Materials and methods: A total of 776 multiple-choice questions from the Korean Society of Radiology In-Training Examinations were used, forming two question sets: one originally written in Korean and the other translated into English. We evaluated the performance of GPT-4 Turbo (gpt-4-turbo-2024-04-09) and GPT-4o (gpt-4o-2024-11-20) on these questions with the temperature set to zero, determining the accuracy based on the majority vote from five independent trials. We analyzed their results using the question type (text-only vs. image-based) and benchmarked them against nationwide radiology residents' performance. The impact of the input language (Korean or English) on model performance was examined.

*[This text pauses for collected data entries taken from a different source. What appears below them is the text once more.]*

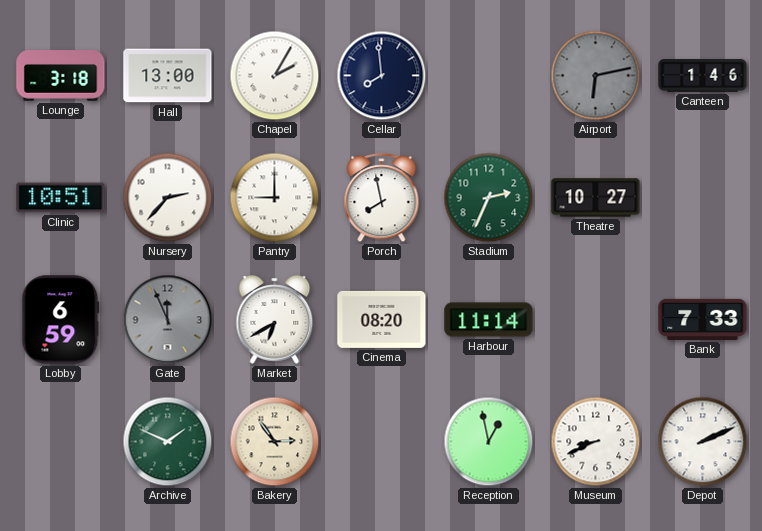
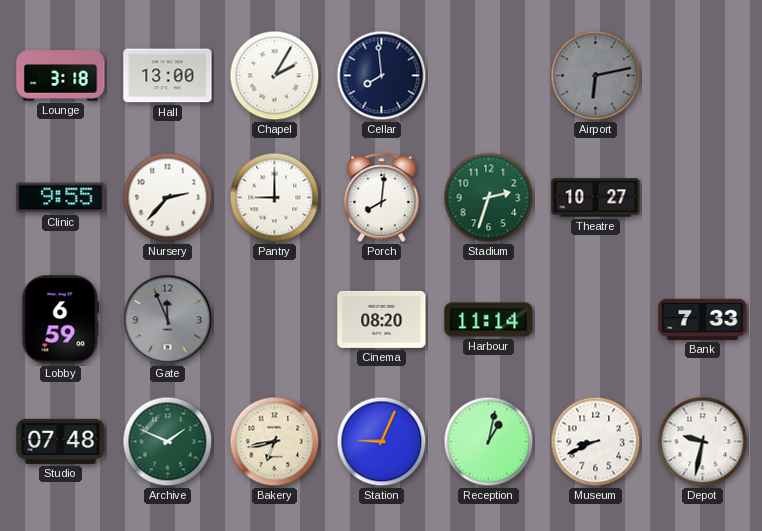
Canteen: 1:46 -> none
Clinic: 10:51 -> 9:55
Porch: 7:58 -> 8:01
Stadium: 2:34 -> 2:33
Market: 6:40 -> none
Studio: none -> 07:48
Bakery: 2:54 -> 6:43
Station: none -> 9:04
Reception: 12:58 -> 1:02
Depot: 2:11 -> 9:32
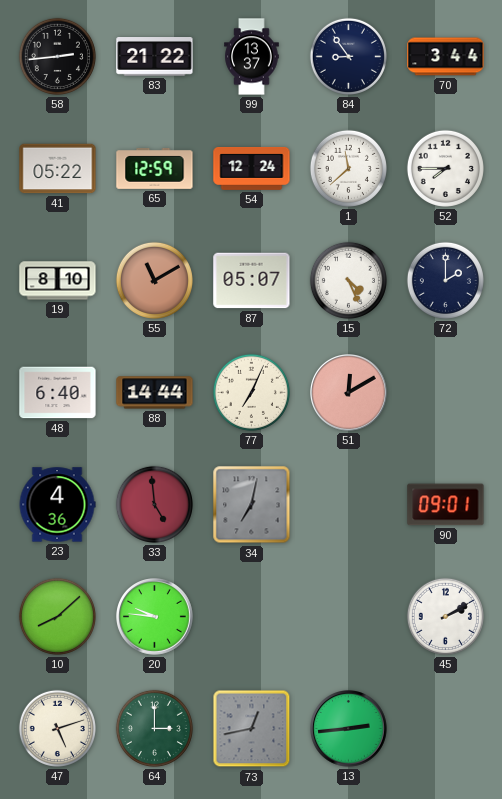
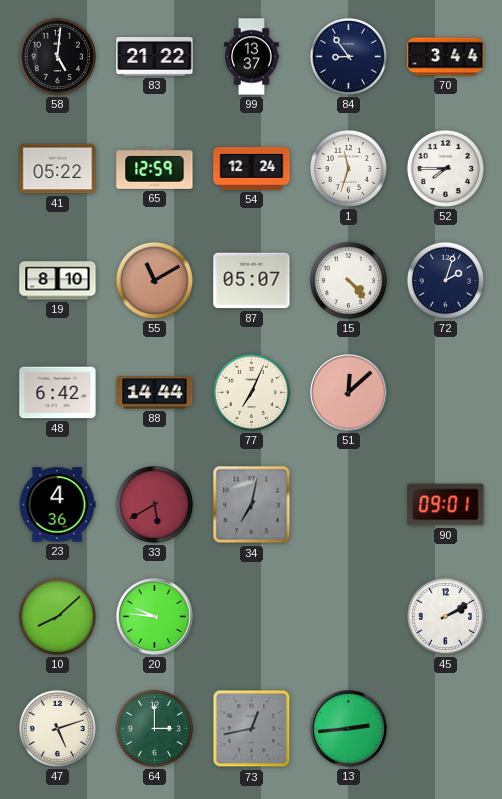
58: 2:44 -> 5:01
1: 11:38 -> 11:33
15: 4:26 -> 4:23
72: 2:00 -> 2:03
48: 6:40 -> 6:42
51: 12:10 -> 12:08
33: 4:59 -> 5:40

Results: GPT-4o outperformed GPT-4 Turbo for both image-based (48.2% vs. 41.8%, P = 0.002) and text-only questions (77.9% vs. 69.0%, P = 0.031). On image-based questions, GPT-4 Turbo and GPT-4o showed comparable performance to that of 1st-year residents (41.8% and 48.2%, respectively, vs. 43.3%, P = 0.608 and 0.079, respectively) but lower performance than that of 2nd- to 4th-year residents (vs. 56.0%-63.9%, all P ≤ 0.005). For text-only questions, GPT-4 Turbo and GPT-4o performed better than residents across all years (69.0% and 77.9%, respectively, vs. 44.7%-57.5%, all P ≤ 0.039). Performance on the English- and Korean-version questions showed no significant differences for either model (all P ≥ 0.275).

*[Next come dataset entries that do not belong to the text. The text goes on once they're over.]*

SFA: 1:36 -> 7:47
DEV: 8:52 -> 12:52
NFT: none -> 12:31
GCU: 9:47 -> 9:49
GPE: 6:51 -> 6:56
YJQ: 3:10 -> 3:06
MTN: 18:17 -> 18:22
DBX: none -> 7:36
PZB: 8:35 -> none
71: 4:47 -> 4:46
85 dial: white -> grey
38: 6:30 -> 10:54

Conclusion: GPT-4o outperformed the GPT-4 Turbo in all question types. On image-based questions, both models' performance matched that of 1st-year residents but was lower than that of higher-year residents. Both models demonstrated superior performance compared to residents for text-only questions. The models showed consistent performances across English and Korean inputs.
期刊介绍:
The inaugural issue of the Korean J Radiol came out in March 2000. Our journal aims to produce and propagate knowledge on radiologic imaging and related sciences.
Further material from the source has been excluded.